Advertising managers in Dallas are concerned about the ripple effects through the region’s creative community from a large advertising agency’s large loss of tent clients.
Richards Group, the largest advertising agency headquartered in Dallas with about 650 employees, expects to cut staff as the reality of this week’s mass exodus of longtime customers settles to the bottom line. The layoffs followed a revolt over founder Stan Richards’ description of a new idea for ad campaigns as being “too black”
Owen Hannay, CEO of the Dallas-based advertising agency Slingshot, is concerned Richards Group will have to throw “hundreds of employees into an advertising community that can’t absorb them.”
“And it’s just Richards Group, people,” he said. “You start looking at the editing companies, the freelancers, the shooters. … The service side of the advertising business in addition to the agencies will suffer a lot because they can not replace that business. ”
Richard’s 44-year-old running at the helm of his namesake came to a sudden end on Thursday as he effectively fired himself over racially insensitive remarks he made during an internal meeting of about 40 employees.
After his comments were made public, Motel 6 immediately fired the agency and started a week of bleeding that saw half a dozen well-known brands and Salvation Army’s charity sever ties with the company. Many had worked with The Richards Group for decades.
Hannay said it is highly unlikely that a national client such as home improvement dealer Home Depot will hire another Dallas agency.

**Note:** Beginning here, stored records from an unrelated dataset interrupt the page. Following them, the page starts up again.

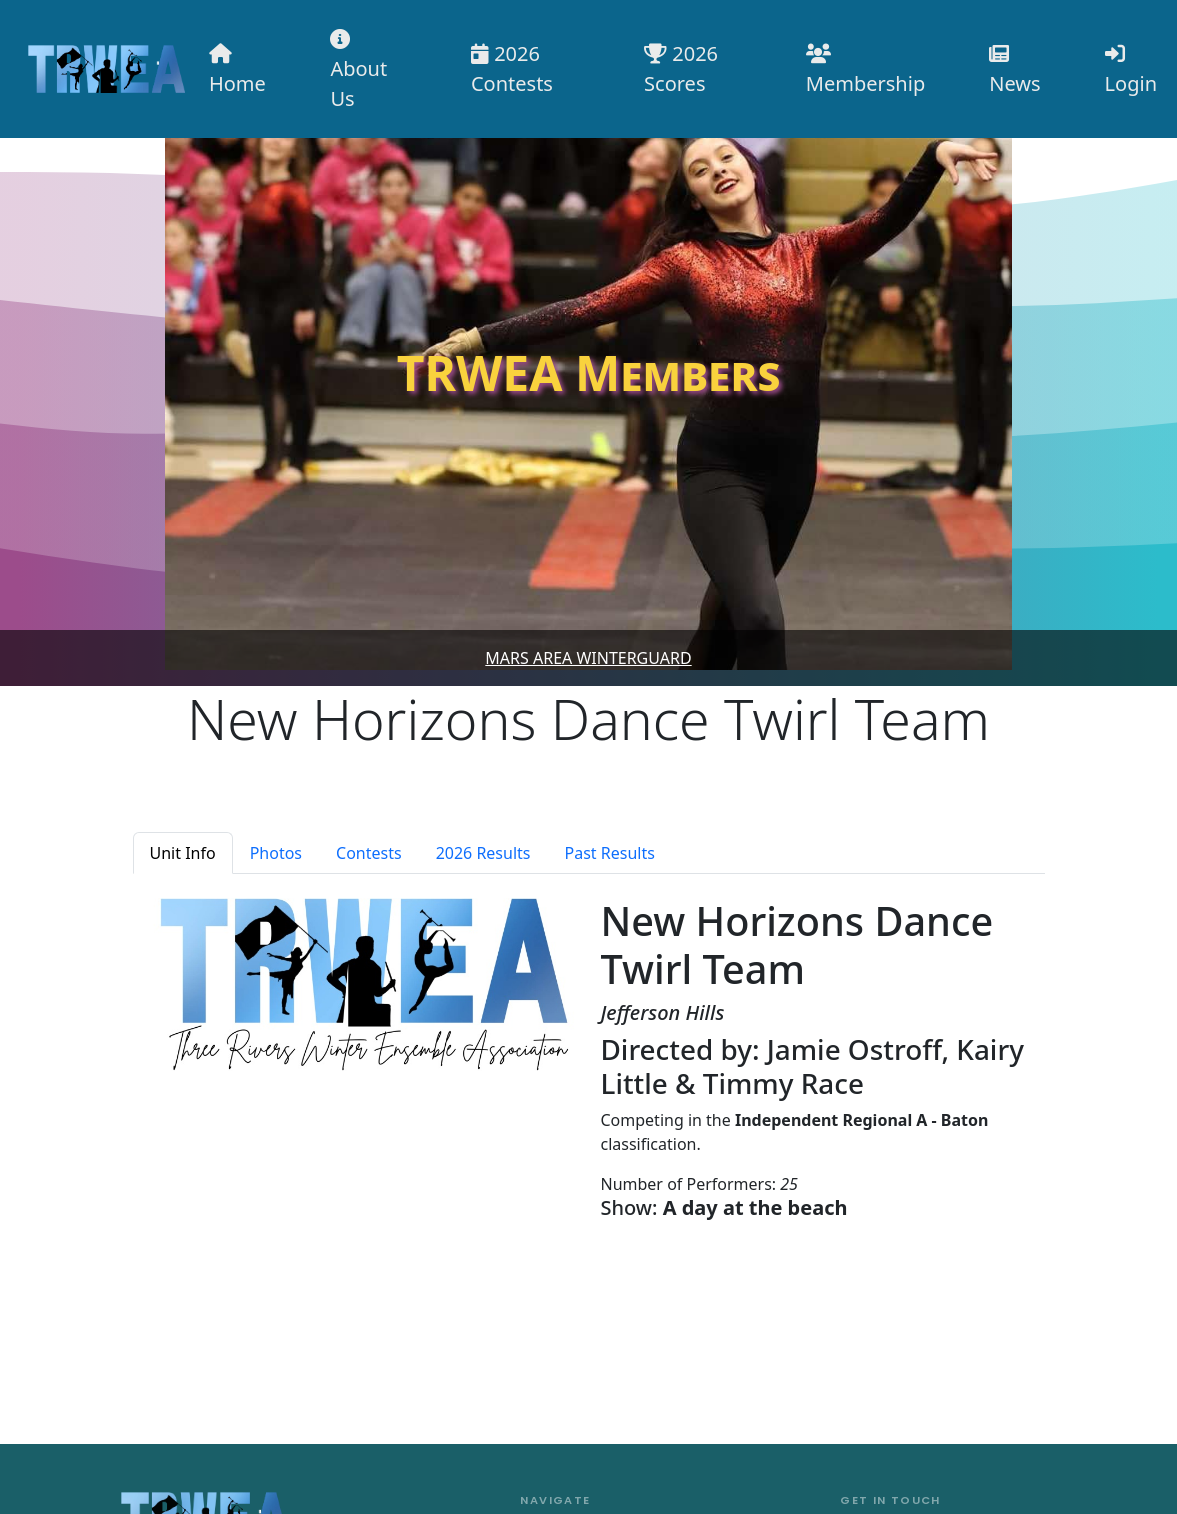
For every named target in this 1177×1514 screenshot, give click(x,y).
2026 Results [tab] (483, 853)
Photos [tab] (276, 853)
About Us (358, 70)
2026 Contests (512, 68)
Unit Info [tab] (183, 853)
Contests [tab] (369, 853)
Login (1131, 70)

The client drain could also hit creative businesses that Richards triggered over the years with other advertising professionals, said Leon Banowetz, president and owner of the Dallas advertising agency Banowetz + Co.
Richards separated a multicultural agency called Richards / Lerma with agency veteran Pete Lerma in 2009. Earlier this year, the agency was renamed to just Lerma. Two weeks ago, Richards Group veterans Pete Lempert and Dave Kroencke launched a new consulting group called Richards Venture.
“When something like this happens in a corner of our community, it affects us all,” said Hawkeye Agency CEO Joe DeMiero, describing Dallas’ creative and advertising community as closely cohesive.
Hawkeye has about 250 employees in Dallas and a total of 931 in 22 offices around the United States
In Dallas, it is typical for creative professionals to flow between The Richards Group and Hawkeye during their careers and vice versa, DeMiero said. He said he believes his agency can absorb some Richards employees.
“If there is any silver lining in a terrible situation, it is that more and more customers are demanding that their partner’s values match their values,” DeMiero said.
The 38-year-old director said he has also seen a shift in how large companies view their relationship with advertising agencies.
Hawkeye, one of the largest agencies in Dallas, has added 18 customers to its business during the COVID-19 pandemic and nearly all required data or a commitment to diversity and inclusion, he said.
“Transformation in the creative industry will require the purchasing side to demand it from the supply side, and the supply side strengthens and meets these demands in a way that is proactive,” DeMiero said.
The University of Texas at Austin, where an advertising and public relations school is named after Richards, on Friday issued a registered apology from Richards to the university and its students. He said in the video that he has never tolerated racial accusations and does not tolerate white supremacy, but acknowledged that his remarks were the biggest mistake of his life.
“In that moment, I wiped out years of trust,” he said. “I could hide from this, but I think it’s better to own it.”